EMEKTEN, BARIŞTAN, DEMOKRASİDEN YANA: Bu değişim ve dönüşümün yaşanabilmesi için emekten, barıştan, demokrasiden yana güçlerin ortak ve birleşik mücadeleyi güçlendirmesi ve kararlı bir şekilde sürdürmesi büyük önem taşıyor. Bu birlik ve mücadele, yeni dönemin belirleyici ve etkin bir gücü de olmak zorundadır. Halkın beklentisi ve talebi de bu yöndedir. Verilecek ortak mücadele, takınılacak güçlü ve kararlı tutum, halkın acil ekonomik taleplerinin elde edilmesi ve demokratikleşme yolunda adımlar atılmasını sağlayacak bir yürüyüş olacaktır.

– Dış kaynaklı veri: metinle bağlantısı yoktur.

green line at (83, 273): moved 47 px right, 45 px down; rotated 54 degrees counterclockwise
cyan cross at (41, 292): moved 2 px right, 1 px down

SEÇİMLER TÜRKİYE İÇİN KRİTİK BİR ANLAM TAŞIMAKTADIR: Bu yürüyüşün uğrak yerlerinden biri olan seçimler Türkiye için kritik bir anlam taşımaktadır. Seçim sürecinde halkın gelecek umutlarını salt sandığa bağlamadan, ancak sandığın önemini de görmezden gelmeden emek ve demokrasi mücadelesini yükselterek, bu temelde halkı seçimlerden kazanımla çıkmaya motive etmek ve seçim güvenliği için bütün tedbirleri almak ihmal edilemez bir sorumluluktur.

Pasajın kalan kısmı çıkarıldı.